Buy the 8 foot hose kit so you can use a 20 lb grill bottle. The little spin-on bottles are good for the weekend camping trip, but don't last very long trying to keep part of the house warm.

Always use a filter, too - these Mr Heaters quit working if any tiny little piece of crud gets into the fuel system.


----------



## jsriley5

I"ll add when using a hose with the big bottle be sure to remember to let pressure off that hose whenever you aren't runing the heater. I have a heater that is currently non functioning because the oil that weeps from the hose will migrate to the regulator and ruin it. At least I think it's ruined if I could get it apart I"m not sure I"d trust it when I put it back together. And attempts at cleaning the oil out by various methods have failed. Loved it till I messed it up by leaving it pressurized long term and then moving them letting the oil get to the regulator. I intend to replace it possibly with the larger version as soon as money allows. It's the best heater I have yet located with a (reviewer reported) properly working Carbon Monoxide shut off feature. Have to get the filter Linc Tex mentioned might have been my savior if I"d been using one.


----------



## razorback

First experience I had with one was way back in 2002. Went elk hunting with DH and a buddy of his at about 10,000 feet. We didn't have Mr Buddy but the other hunter did, and the sensor wouldn't let the thing kick on because of the elevation. Ours was rated for higher elevation than the Mr Buddy so I stayed nice and warm in the tent at night. Not sure if they have updated that feature over the last 10 years but something to look into. I'll never go camping in the back country with out a heater again, I've done got spoiled =)


----------



## biobacon

So it dosent come with a filter, or are you just saying to make sure i always use one?


----------



## jsriley5

Mine (bout 5 years ago) didn't come with a separate or changeable filter and definitely not the one shown above, nor did it come with a extension hose for using a larger tank. pretty sure that filter shown screws into the spot for the lil propane bottles and is specifically for use with the hose and a bigger tank. if you never intended to use anything but the lil bitty short life bottles you'd not need the filter.


----------



## LincTex

jsriley5 said:


> Mine (bout 5 years ago) didn't come with a separate or changeable filter and definitely not the one shown above, nor did it come with a extension hose for using a larger tank. pretty sure that filter shown screws into the spot for the lil propane bottles and is specifically for use with the hose and a bigger tank. if you never intended to use anything but the lil bitty short life bottles you'd not need the filter.


Yes, all correct. 
However, the little "short life" bottles get expensive quickly. I have an adapter to refill the smaller bottle from a larger 20lb grill tank, but the stinkin' seals in the small bottle are crap (they leak when unscrewed) 

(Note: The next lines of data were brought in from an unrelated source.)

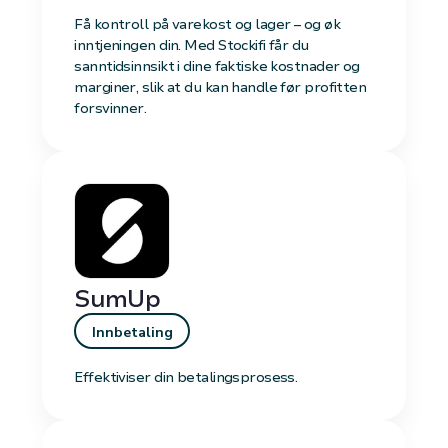
Få kontroll på varekost og lager – og øk
inntjeningen din. Med Stockifi får du
sanntidsinnsikt i dine faktiske kostnader og
marginer, slik at du kan handle før profitten
forsvinner.
SumUp
Innbetaling
Effektiviser din betalingsprosess.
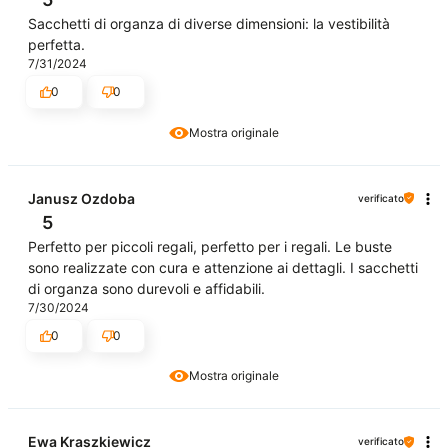
Sacchetti di organza di diverse dimensioni: la vestibilità
perfetta.
7/31/2024
0
0
Mostra originale
Janusz Ozdoba
verificato
5
Perfetto per piccoli regali, perfetto per i regali. Le buste
sono realizzate con cura e attenzione ai dettagli. I sacchetti
di organza sono durevoli e affidabili.
7/30/2024
0
0
Mostra originale
Ewa Kraszkiewicz
verificato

So, I use the hose and run off a 20 lb bottle on just about everything... with a filter added after the hose and before the appliance.


----------



## biobacon

Thanks for all the info, this was exactly the kind of stuff i wanting to know about.


----------



## townparkradio

I heat my cabin with it entirely, and will until the doldrums of winter when I'll use wood.. Works reliably. No, it does not come with a filter or long line, you have to buy those.


----------



## biobacon

Got it two days ago. Im going to test it out tomarrow afternoon


----------



## Disturbedinwv

I bought the big buddy for a backup heat source. It runs off one or two of the little tanks. But I'd recommend the hose to attach to a 20 lb and a filter. You could maybe use a 100 lb tank with a regulator. Mine seems to run fine and puts of a tremendous amount of heat for its size. Has a built in optional fan that runs on batteries or ac power. I think it puts out up to 18000 btu's.


----------



## mishy

So is the big buddy worth it? We are thinking about getting one or two. Our home is all electric & we live in an area that can receive big snow storms. We have a large generator that will run house but not the two heating units at same time. Looking for something to work with our fireplace.


----------



## jsriley5

I don't have a big buddy but have a regular one. extrapolating up and adding the nifty idea of a battery operated circulating fan I think a big buddy or two would be about the best thing going for a portable heat source. And the safety factor is a big deal with them as well as they have a truly working low oxygen/carbon monoxide cut off. I have and sue some of the much cheaper heater heads that hook on a propane tank but I rarely reccomend them to folks I dont know simply because they lack a safety feature. The lil buddy rocks the big buddy should rock twice as much or more.


----------



## PrepN4Good

We just bought the small one, that uses the 1 lb disposable tanks, for use with our campter at the BOL. Used it this weekend, it got nice & toasty altho we do need a fan to circulate. We were thinking about hooking it up to the 20 lb tanks, didn't know about the filter. Thanks!


----------



## jehowe

I have been very happy with the one we own as well. They say the filters purpose is needed to protect the heater from oil leaching from the standard hose and fowling the internal lines and venturi tube.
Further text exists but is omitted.